The next issue of Etnofoor is inspired by the central theme of the 2018 Dutch Anthropological Association Day (abv): ‘Anthropology in Troubled Times’. While times are of course eternally ‘troubled’, the issue focuses specifically on the increasing prominence of race and racism in today’s world and contemporary mainstream politics.  It asks how anthropology deals with, and positions itself, with regard to the rise of Alt-Right, white supremacy and police violence against people of colour, and means to examine populist movements that play on skin colour, religion, heritage, emotions of belonging and fear of the other. In reaction to these social and political dynamics, counter-movements are on the rise that increase awareness of structural forms of inequality, protest against state violence and the deportation of refugees, and call for decolonizing universities, curricula, museums and entire cities. The editors of Etnofoor invite authors to re-discover the ‘classic’ theme of race and racism and to explore what its relevance is in our discipline and classrooms today.

In particular, we mean to question what the role of anthropologists in increasingly polarizing discussions of race and racism is. Is it limited to de-constructing and contextualizing the term and its use and if so in what ways? Or is there a need, as Paul Stoller proposes in his recent call, for a more engaged public anthropology? [i] For example, how should we deal with racism in our classrooms today, and how to engage students in these debates regarding race. How ‘coloured’ are our own curriculum and teaching materials?
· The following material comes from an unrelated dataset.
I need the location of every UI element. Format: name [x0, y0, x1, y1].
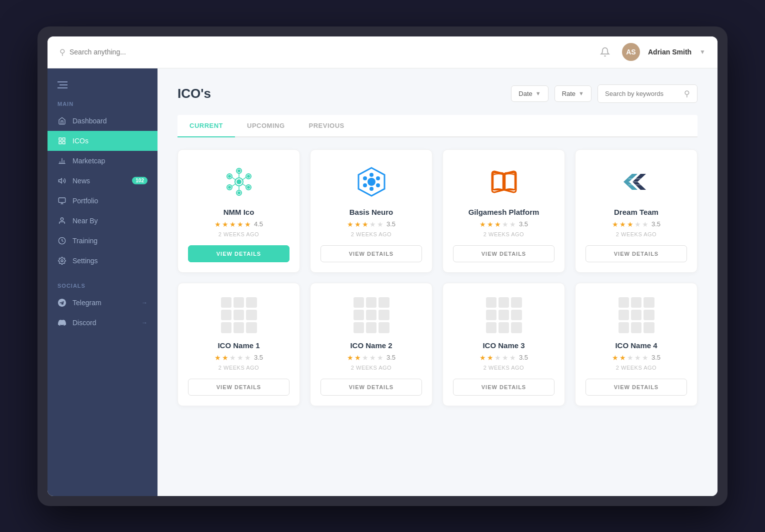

Other questions that could be post for example concern whether there is a need to rethink race and racism, or do we consider ourselves well enough equipped to analyse current challenges, based on the long tradition of anthropological studies into these concepts? How is race avoided or used in research, for example in the sub-discipline of medical or forensic anthropology?  What different forms of racism do we need to distinguish? Ghassan Hage’s recent book Is racism an environmental threat? challenges us to rethink  racism as solely a reaction of fear for the other, and to recognize how it is rooted in wider processes of domination and domestication. While he specifically zooms in on the ecological crisis, we invite authors to reflect on how racism relates to, and even exacerbates, global challenges more generally.

Etnofoor invites authors that engage with these issues, either in the form of an ethnographic case study or from a methodological, theoretical or more practical perspective, to submit an abstract of no more than 200 words to before April 8th, 2018. The deadline for authors of accepted abstracts to submit their full paper is July 1st, 2018.